Que Little Dieter Needs to Fly soit réalisé et raconté par Werner Herzog le tient écarté de tout pacte autobiographique et des lois qui le régissent ; aussi le postulat adopté par le long métrage fait-il de la fiction un moyen d’accéder à la réalité, la duplication artificielle du martyre enduré par Dieter Dengler réveillant en lui des blessures profondes qui disent quelque chose de l’homme en prise avec la nature, en prise avec sa nature.

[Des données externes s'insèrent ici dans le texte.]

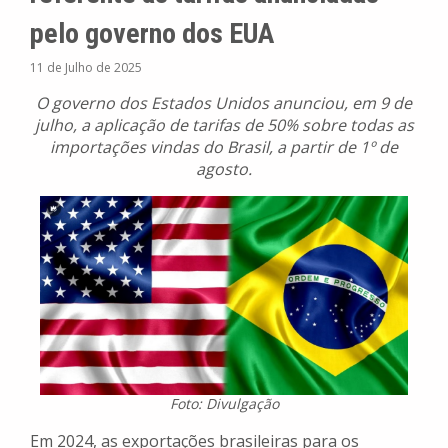
pelo governo dos EUA
11 de Julho de 2025
O governo dos Estados Unidos anunciou, em 9 de
julho, a aplicação de tarifas de 50% sobre todas as
importações vindas do Brasil, a partir de 1º de
agosto.
Foto: Divulgação
Em 2024, as exportações brasileiras para os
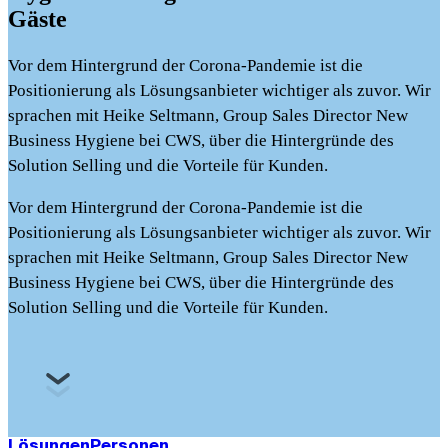
Gäste
Vor dem Hintergrund der Corona-Pandemie ist die
Positionierung als Lösungsanbieter wichtiger als zuvor. Wir
sprachen mit Heike Seltmann, Group Sales Director New
Business Hygiene bei CWS, über die Hintergründe des
Solution Selling und die Vorteile für Kunden.
Vor dem Hintergrund der Corona-Pandemie ist die
Positionierung als Lösungsanbieter wichtiger als zuvor. Wir
sprachen mit Heike Seltmann, Group Sales Director New
Business Hygiene bei CWS, über die Hintergründe des
Solution Selling und die Vorteile für Kunden.
Lösungen
Personen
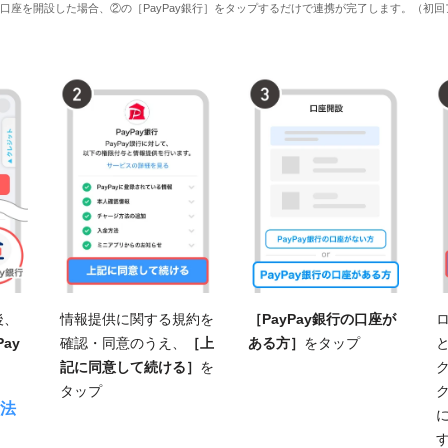
ay銀行口座を開設した場合、②の［PayPay銀行］をタップするだけで連携が完了します。（
後、
情報提供に関する規約を
［PayPay銀行の口座が
Pay
確認・同意のうえ、
［上
ある方］
をタップ
記に同意して続ける］
を
タップ
法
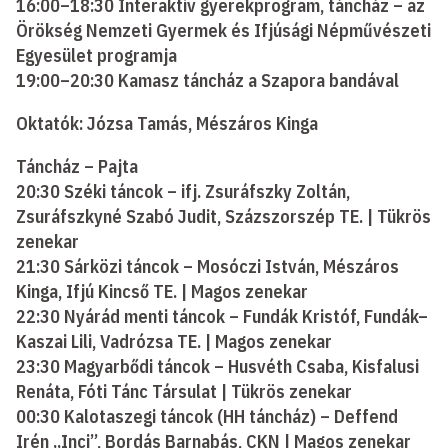
16:00–18:30 Interaktív gyerekprogram, táncház – az
Örökség Nemzeti Gyermek és Ifjúsági Népművészeti
Egyesület programja
19:00–20:30 Kamasz táncház a Szapora bandával
Oktatók: Józsa Tamás, Mészáros Kinga
Táncház – Pajta
20:30 Széki táncok – ifj. Zsuráfszky Zoltán,
Zsuráfszkyné Szabó Judit, Százszorszép TE. | Tükrös
zenekar
21:30 Sárközi táncok – Mosóczi István, Mészáros
Kinga, Ifjú Kincső TE. | Magos zenekar
22:30 Nyárád menti táncok – Fundák Kristóf, Fundák–
Kaszai Lili, Vadrózsa TE. | Magos zenekar
23:30 Magyarbődi táncok – Husvéth Csaba, Kisfalusi
Renáta, Fóti Tánc Társulat | Tükrös zenekar
00:30 Kalotaszegi táncok (HH táncház) – Deffend
Irén „Inci”, Bordás Barnabás, CKN | Magos zenekar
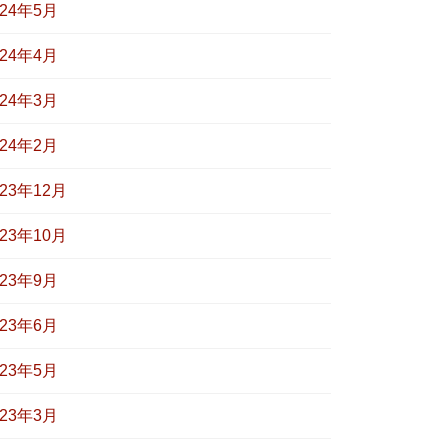
024年5月
024年4月
024年3月
024年2月
023年12月
023年10月
023年9月
023年6月
023年5月
023年3月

La reconstitution proposée par le cinéaste permet de sonder le traumatisme de l’aviateur qui persiste en lui malgré sa bonhomie extérieure ; le recours à la fiction, qui n’hésite pas à amplifier voire à inventer des situations, transforme le survivant en un héros à part entière, convertit une vie singulière en une trajectoire légendaire. Ce n’est pas un hasard si Herzog chapitre son film en commençant par « l’homme », point de départ nécessaire à la constitution d’une histoire légendaire marquée par un héros – qui ne peut qu’être absent de la réalité, le héros étant de nature fictive. D’où l’intérêt croissant porté à la notion de destin : il s’agit ici de révéler les signes qui guident l’individu dans une direction particulière, depuis l’attaque du village natal allemand à la déambulation finale parmi les hectares que recouvrent des avions posés au sol.
L’héroïsme de Drengler n’advient que par la conversion d’un statut de témoin à celui de personnage d’une histoire universalisable dans laquelle s’accomplit une destinée au fil des épreuves. Voler apparaît d’emblée comme un rêve auquel s’accrocher, un rêve à concrétiser et auquel se raccrocher lorsqu’une puissance extérieure essaie de couper les ailes à celui qui élisait domicile dans le ciel. Les tentatives d’évasion, souvent soldées par un échec, attestent ce désir de quitter un environnement hostile pour gagner un ailleurs, relecture proposée par Herzog à partir du simulacre qu’il met en place et qu’il commente en qualité de narrateur.
Une œuvre dense et passionnante qui investit le documentaire avec une intelligence rare.